** Input data follows **

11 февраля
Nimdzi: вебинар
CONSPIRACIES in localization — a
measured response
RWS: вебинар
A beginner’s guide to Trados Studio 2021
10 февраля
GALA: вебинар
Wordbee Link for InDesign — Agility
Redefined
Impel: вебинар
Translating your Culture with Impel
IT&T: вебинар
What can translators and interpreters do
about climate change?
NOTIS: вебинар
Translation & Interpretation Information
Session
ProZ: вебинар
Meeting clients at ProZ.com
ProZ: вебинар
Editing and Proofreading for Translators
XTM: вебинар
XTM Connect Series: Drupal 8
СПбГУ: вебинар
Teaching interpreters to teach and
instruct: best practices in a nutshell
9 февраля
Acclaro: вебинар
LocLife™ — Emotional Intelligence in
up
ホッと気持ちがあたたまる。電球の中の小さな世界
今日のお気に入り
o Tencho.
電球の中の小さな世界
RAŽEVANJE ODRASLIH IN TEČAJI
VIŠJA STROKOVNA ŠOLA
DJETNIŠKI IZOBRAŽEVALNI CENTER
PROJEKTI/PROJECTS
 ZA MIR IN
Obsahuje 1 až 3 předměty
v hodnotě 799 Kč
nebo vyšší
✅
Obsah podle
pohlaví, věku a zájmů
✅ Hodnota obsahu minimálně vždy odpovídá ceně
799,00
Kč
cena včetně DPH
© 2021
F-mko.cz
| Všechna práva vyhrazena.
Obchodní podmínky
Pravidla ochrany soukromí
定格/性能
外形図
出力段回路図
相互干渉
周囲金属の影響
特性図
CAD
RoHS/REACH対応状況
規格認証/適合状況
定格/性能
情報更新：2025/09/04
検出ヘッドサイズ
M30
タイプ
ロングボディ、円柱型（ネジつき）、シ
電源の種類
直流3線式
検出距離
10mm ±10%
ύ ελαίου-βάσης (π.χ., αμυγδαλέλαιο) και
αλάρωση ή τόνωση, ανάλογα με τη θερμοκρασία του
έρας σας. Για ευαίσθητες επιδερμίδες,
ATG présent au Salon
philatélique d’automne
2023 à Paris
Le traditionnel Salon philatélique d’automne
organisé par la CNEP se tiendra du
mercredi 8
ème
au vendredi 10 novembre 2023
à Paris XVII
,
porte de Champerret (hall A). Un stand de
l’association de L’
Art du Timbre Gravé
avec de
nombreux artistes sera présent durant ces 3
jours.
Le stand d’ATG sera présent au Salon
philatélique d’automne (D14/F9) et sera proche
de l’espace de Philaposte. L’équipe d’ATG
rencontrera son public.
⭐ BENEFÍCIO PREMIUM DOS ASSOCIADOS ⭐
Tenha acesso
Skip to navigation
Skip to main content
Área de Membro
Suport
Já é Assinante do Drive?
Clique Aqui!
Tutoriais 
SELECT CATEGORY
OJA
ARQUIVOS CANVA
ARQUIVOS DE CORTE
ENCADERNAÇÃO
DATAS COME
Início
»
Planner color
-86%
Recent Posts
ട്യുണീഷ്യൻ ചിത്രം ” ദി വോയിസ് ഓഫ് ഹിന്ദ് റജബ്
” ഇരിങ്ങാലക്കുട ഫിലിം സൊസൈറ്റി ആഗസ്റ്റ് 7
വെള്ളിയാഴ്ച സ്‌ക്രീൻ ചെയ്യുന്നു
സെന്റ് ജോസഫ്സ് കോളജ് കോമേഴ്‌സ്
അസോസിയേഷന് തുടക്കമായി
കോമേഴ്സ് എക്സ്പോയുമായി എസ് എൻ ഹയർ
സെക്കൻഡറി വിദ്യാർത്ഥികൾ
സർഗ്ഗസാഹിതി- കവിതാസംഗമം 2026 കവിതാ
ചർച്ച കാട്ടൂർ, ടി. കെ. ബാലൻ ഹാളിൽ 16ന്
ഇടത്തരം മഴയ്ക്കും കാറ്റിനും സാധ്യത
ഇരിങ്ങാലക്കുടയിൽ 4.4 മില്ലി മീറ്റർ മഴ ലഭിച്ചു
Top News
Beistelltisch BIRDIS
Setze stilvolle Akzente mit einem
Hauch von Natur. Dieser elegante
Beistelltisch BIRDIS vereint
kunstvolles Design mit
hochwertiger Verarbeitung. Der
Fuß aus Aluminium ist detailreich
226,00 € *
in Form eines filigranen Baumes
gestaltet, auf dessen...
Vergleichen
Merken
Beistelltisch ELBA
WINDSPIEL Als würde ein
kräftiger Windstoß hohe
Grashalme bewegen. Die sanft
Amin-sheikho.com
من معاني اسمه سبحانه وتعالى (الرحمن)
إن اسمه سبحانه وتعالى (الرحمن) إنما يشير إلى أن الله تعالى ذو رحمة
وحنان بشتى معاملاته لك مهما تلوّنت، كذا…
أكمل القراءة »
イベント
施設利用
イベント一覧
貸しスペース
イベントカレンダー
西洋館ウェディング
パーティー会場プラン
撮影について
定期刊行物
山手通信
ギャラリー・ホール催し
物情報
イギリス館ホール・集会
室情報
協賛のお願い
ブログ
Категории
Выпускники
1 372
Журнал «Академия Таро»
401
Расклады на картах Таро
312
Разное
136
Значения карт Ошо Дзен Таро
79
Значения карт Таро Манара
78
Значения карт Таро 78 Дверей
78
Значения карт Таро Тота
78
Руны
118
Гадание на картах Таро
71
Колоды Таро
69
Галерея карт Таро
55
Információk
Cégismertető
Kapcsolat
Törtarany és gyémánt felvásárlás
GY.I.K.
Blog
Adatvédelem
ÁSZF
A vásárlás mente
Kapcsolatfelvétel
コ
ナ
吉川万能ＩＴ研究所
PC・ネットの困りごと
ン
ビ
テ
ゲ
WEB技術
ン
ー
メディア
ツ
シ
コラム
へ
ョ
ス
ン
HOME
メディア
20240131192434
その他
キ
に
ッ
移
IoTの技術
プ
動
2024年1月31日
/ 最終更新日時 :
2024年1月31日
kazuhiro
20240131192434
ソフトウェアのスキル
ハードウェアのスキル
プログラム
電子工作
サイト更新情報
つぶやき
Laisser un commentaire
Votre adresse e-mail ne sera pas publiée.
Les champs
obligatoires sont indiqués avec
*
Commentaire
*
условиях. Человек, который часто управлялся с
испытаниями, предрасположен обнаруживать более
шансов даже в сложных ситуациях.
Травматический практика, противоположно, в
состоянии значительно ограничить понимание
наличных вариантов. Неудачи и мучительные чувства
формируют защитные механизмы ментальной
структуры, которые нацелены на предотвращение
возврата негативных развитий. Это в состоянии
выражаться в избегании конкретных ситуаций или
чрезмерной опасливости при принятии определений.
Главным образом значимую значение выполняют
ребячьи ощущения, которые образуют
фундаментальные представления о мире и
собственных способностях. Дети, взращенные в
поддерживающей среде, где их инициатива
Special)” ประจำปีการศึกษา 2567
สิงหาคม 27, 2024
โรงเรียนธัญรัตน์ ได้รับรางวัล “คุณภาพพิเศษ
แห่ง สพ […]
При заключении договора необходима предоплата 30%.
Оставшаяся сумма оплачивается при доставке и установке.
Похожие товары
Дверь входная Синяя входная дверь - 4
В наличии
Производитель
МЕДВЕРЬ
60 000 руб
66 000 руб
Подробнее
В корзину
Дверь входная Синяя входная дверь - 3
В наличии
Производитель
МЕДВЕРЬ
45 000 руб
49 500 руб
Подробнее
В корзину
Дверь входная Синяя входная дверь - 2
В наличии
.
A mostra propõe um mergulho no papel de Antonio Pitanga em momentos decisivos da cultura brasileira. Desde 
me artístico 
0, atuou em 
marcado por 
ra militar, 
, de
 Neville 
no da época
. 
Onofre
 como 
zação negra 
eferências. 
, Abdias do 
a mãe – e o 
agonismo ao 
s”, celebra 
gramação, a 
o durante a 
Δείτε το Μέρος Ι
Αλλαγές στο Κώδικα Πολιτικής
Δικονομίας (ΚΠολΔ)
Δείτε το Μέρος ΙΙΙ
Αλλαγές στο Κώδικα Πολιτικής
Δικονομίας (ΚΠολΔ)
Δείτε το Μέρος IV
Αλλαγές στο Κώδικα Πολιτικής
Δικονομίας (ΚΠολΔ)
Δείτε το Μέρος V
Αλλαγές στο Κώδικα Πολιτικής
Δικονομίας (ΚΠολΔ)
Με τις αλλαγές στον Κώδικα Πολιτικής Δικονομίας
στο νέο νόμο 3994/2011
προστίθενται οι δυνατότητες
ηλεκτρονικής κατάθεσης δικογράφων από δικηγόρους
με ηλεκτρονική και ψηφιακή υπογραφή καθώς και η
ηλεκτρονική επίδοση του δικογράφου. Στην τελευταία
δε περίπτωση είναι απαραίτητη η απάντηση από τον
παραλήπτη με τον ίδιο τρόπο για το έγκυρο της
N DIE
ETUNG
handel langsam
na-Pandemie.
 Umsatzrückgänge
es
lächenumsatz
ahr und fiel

** End of Input data **

* [Exercise] When a line in the listing above holds the word "présent", copy it.

* [Your response]
ATG présent au Salon
nombreux artistes sera présent durant ces 3
Le stand d’ATG sera présent au Salon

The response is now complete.